BEGIN

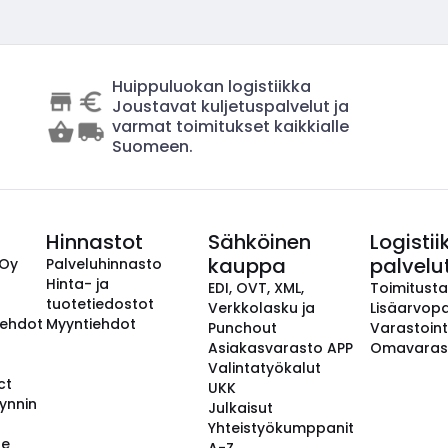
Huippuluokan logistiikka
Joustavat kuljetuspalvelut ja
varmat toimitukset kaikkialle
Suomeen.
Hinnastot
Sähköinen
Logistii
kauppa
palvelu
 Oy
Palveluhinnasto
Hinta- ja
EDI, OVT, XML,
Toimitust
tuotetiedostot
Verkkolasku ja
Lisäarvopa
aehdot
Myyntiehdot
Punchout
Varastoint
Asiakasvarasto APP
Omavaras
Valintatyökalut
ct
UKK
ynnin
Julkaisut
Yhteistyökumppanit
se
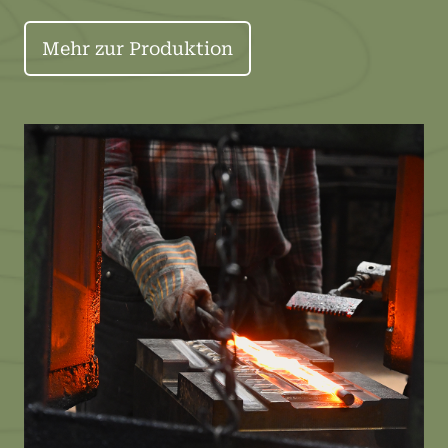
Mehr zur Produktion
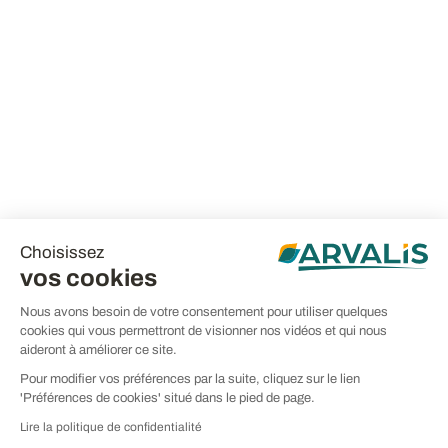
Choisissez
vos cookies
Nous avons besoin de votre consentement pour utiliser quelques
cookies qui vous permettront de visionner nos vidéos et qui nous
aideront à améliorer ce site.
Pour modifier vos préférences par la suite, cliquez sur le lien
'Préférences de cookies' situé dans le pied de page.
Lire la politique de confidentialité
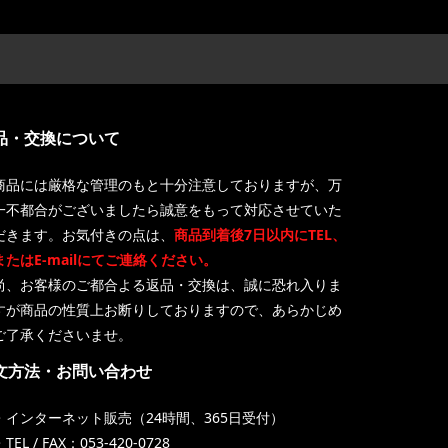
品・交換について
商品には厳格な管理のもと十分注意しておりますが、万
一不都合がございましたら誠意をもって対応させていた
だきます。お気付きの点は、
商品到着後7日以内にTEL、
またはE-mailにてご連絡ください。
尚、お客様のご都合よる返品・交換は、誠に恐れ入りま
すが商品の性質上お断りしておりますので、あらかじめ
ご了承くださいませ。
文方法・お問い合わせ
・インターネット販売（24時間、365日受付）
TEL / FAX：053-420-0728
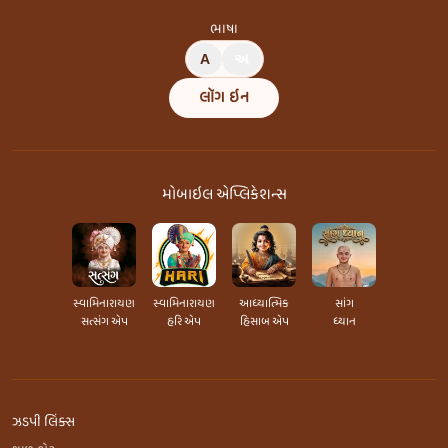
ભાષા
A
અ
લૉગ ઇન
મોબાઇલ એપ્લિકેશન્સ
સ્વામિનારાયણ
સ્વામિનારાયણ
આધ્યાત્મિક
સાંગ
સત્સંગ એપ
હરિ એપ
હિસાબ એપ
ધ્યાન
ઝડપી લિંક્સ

END

▶ **Prompt**
Working from the line that contains "またはE-mailにてご連絡ください。" to the last line of the listing, please quote each line exactly, pictures excluded.

▶ **Completed task**
またはE-mailにてご連絡ください。
尚、お客様のご都合よる返品・交換は、誠に恐れ入りま
すが商品の性質上お断りしておりますので、あらかじめ
ご了承くださいませ。
文方法・お問い合わせ
・インターネット販売（24時間、365日受付）
TEL / FAX：053-420-0728
ભાષા
A
અ
લૉગ ઇન
મોબાઇલ એપ્લિકેશન્સ
સ્વામિનારાયણ
સ્વામિનારાયણ
આધ્યાત્મિક
સાંગ
સત્સંગ એપ
હરિ એપ
હિસાબ એપ
ધ્યાન
ઝડપી લિંક્સ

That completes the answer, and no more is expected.